Quantify the magnitude and timing of financial risk for CCS projects, including within periods of peak risk, for up to 1,000 years of project life


  • Estimate failure chances using CCS risk registers at both scoping and project levels. Predict potential monetary impact over ten periods, up to 1,000 years.
  • The Monte Carlo engine simulates and aggregates failure impacts to show peak risk timing and magnitude.
  • Communicate future risks to management and regulators, then implement monitoring systems, reducing failures and financial losses.

Estimation of Future Risk Events

Two risk registers are included: a Scoping List of 36 events and a Project List of 130 events. Each of these event lists are fully customizable by the user. The Scoping List enables the relative ranking of available CCS opportunities in a consistent manner. The Project List provides a basis for the evaluation of the company’s potential investment and possible outcomes.

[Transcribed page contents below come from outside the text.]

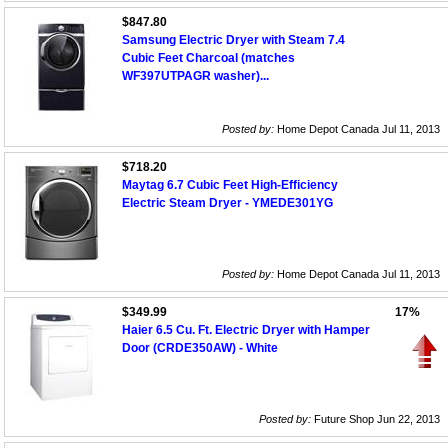
$847.80
Samsung Electric Dryer with Steam 7.4
Cubic Feet Charcoal (matches
WF397UTPAGR washer)...
Posted by:
Home Depot Canada Jul 11, 2013
$718.20
Maytag 6.7 Cubic Feet High-Efficiency
Electric Steam Dryer - YMEDE301YG
Posted by:
Home Depot Canada Jul 11, 2013
$349.99
17%
Haier 6.5 Cu. Ft. Electric Dryer with Hamper
Door (CRDE350AW) - White
Posted by:
Future Shop Jun 22, 2013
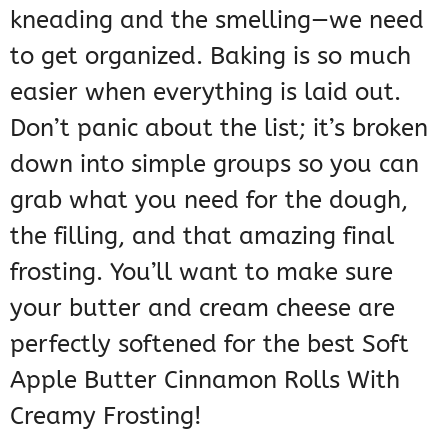
kneading and the smelling—we need
to get organized. Baking is so much
easier when everything is laid out.
Don’t panic about the list; it’s broken
down into simple groups so you can
grab what you need for the dough,
the filling, and that amazing final
frosting. You’ll want to make sure
your butter and cream cheese are
perfectly softened for the best Soft
Apple Butter Cinnamon Rolls With
Creamy Frosting!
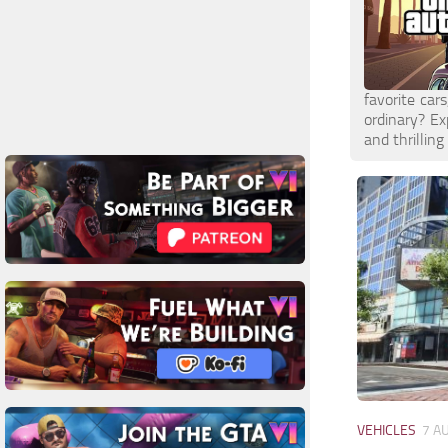
favorite car
ordinary? E
and thrilling
VEHICLES
7 A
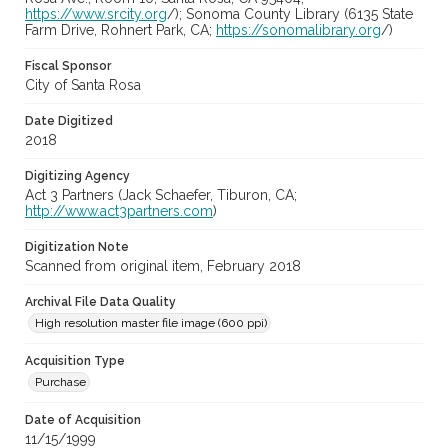
https://www.srcity.org
/); Sonoma County Library (6135 State
Farm Drive, Rohnert Park, CA;
https://sonomalibrary.org
/)
Fiscal Sponsor
City of Santa Rosa
Date Digitized
2018
Digitizing Agency
Act 3 Partners (Jack Schaefer, Tiburon, CA;
http://www.act3partners.com
)
Digitization Note
Scanned from original item, February 2018
Archival File Data Quality
High resolution master file image (600 ppi)
Acquisition Type
Purchase
Date of Acquisition
11/15/1999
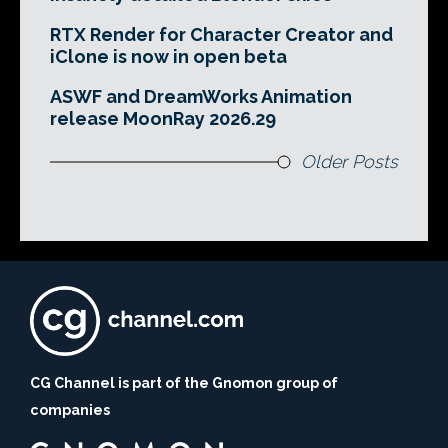
RTX Render for Character Creator and
iClone is now in open beta
ASWF and DreamWorks Animation
release MoonRay 2026.29
Older Posts
CG Channel is part of the Gnomon group of
companies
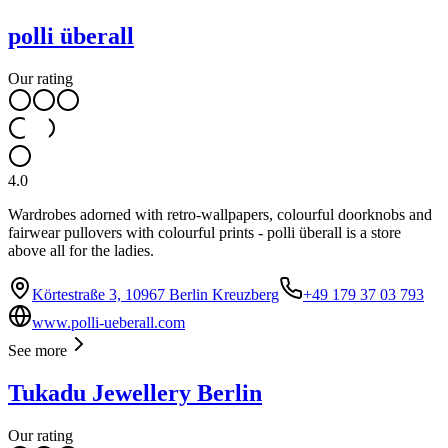
polli überall
Our rating
4.0
Wardrobes adorned with retro-wallpapers, colourful doorknobs and
fairwear pullovers with colourful prints - polli überall is a store
above all for the ladies.
Körtestraße 3, 10967 Berlin Kreuzberg
+49 179 37 03 793
www.polli-ueberall.com
See more
Tukadu Jewellery Berlin
Our rating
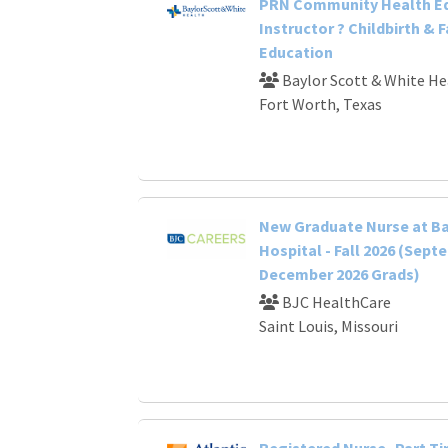
PRN Community Health E
Instructor ? Childbirth & 
Education
Baylor Scott & White He
Fort Worth, Texas
New Graduate Nurse at B
Hospital - Fall 2026 (Sept
December 2026 Grads)
BJC HealthCare
Saint Louis, Missouri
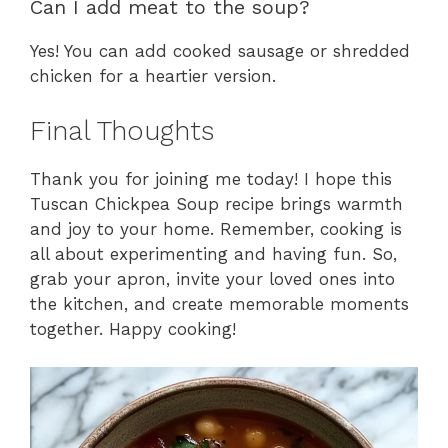
Can I add meat to the soup?
Yes! You can add cooked sausage or shredded
chicken for a heartier version.
Final Thoughts
Thank you for joining me today! I hope this
Tuscan Chickpea Soup recipe brings warmth
and joy to your home. Remember, cooking is
all about experimenting and having fun. So,
grab your apron, invite your loved ones into
the kitchen, and create memorable moments
together. Happy cooking!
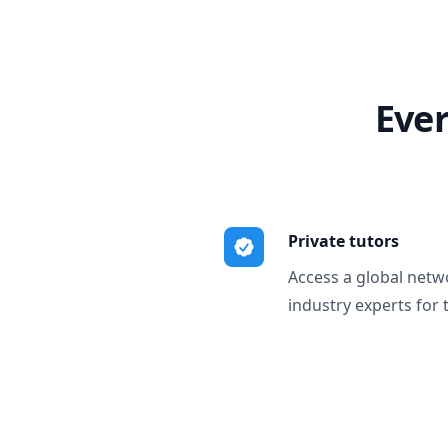
Ever
Private tutors
Access a global netw
industry experts for 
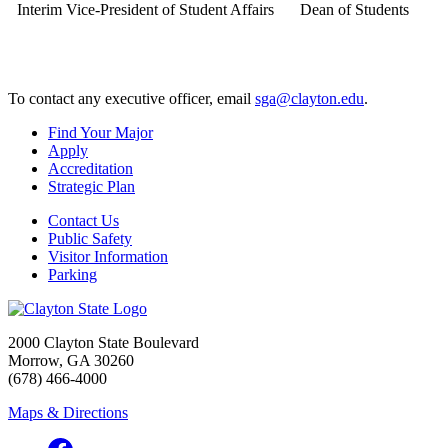
Interim Vice-President of Student Affairs
Dean of Students
To contact any executive officer, email
sga@clayton.edu
.
Find Your Major
Apply
Accreditation
Strategic Plan
Contact Us
Public Safety
Visitor Information
Parking
2000 Clayton State Boulevard
Morrow, GA 30260
(678) 466-4000
Maps & Directions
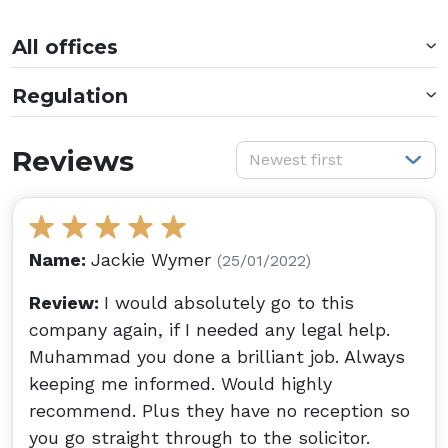
All offices
Regulation
S
Reviews
Newest first
Name:
Jackie Wymer
(25/01/2022)
Review:
I would absolutely go to this
company again, if I needed any legal help.
Muhammad you done a brilliant job. Always
keeping me informed. Would highly
recommend. Plus they have no reception so
you go straight through to the solicitor.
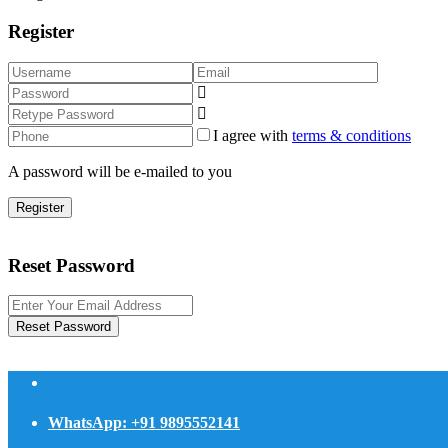
Register
I agree with
terms & conditions
A password will be e-mailed to you
Register
Reset Password
Reset Password
WhatsApp: +91 9895552141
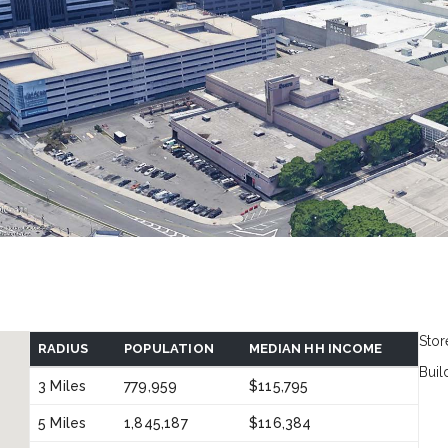
Stor
RADIUS
POPULATION
MEDIAN HH INCOME
Buil
3 Miles
779,959
$115,795
5 Miles
1,845,187
$116,384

Up to ten user-defined time periods can be evaluated in the 100-1,000 year range. The user also inputs the range of Monetary Impact in the event of failure.


CarbonSureRA provides quantitative analysis of the pre-injection, injection, and post-injections risks for CCS projects. Risk is defined as the Chance of Failure for an Event multiplied by its Monetary Impact in dollars. Outputs include the timing of a project’s Peak Risk.

Range of potential outcomes for a project


The simulation samples the failure chance and, in the case of failure, the financial impact for each item and year of the project. The distribution of monetary impact for all events is aggregated for each question and the total project over the full life of the project. The outputs can be used to implement measurement, monitoring, and validation programs to minimize the occurrence of such events. Extensive charts and summary tables are provided to show both discrete annual events and the potential range of future outcomes.

Chance of success / failures over time forecasted from project scoping


The ten time intervals are divided into Pre-injection, Injection and Post-injection Risks using SRMS definitions:

Pre-injection Risks (Pg) focus on the chance that the volume and containment studies might result in a decision to exit the project, resulting in lower capital risk to the company.

The SRMS Chance of Development (Pd) focuses on Storage Effectiveness and the Retainment period for the long-term extending up to 1,000 years. This period typically encompasses the period of “Peak Risk” and the largest capital risk.

The simulation calculates and reports the Pg, Pd, and Overall Chance of Success (Pc=Pg x Pd).

Comprehensive reporting

CarbonSureRA provides estimates of the number of events per year, along with extensive tables of chance and impact by event and time period.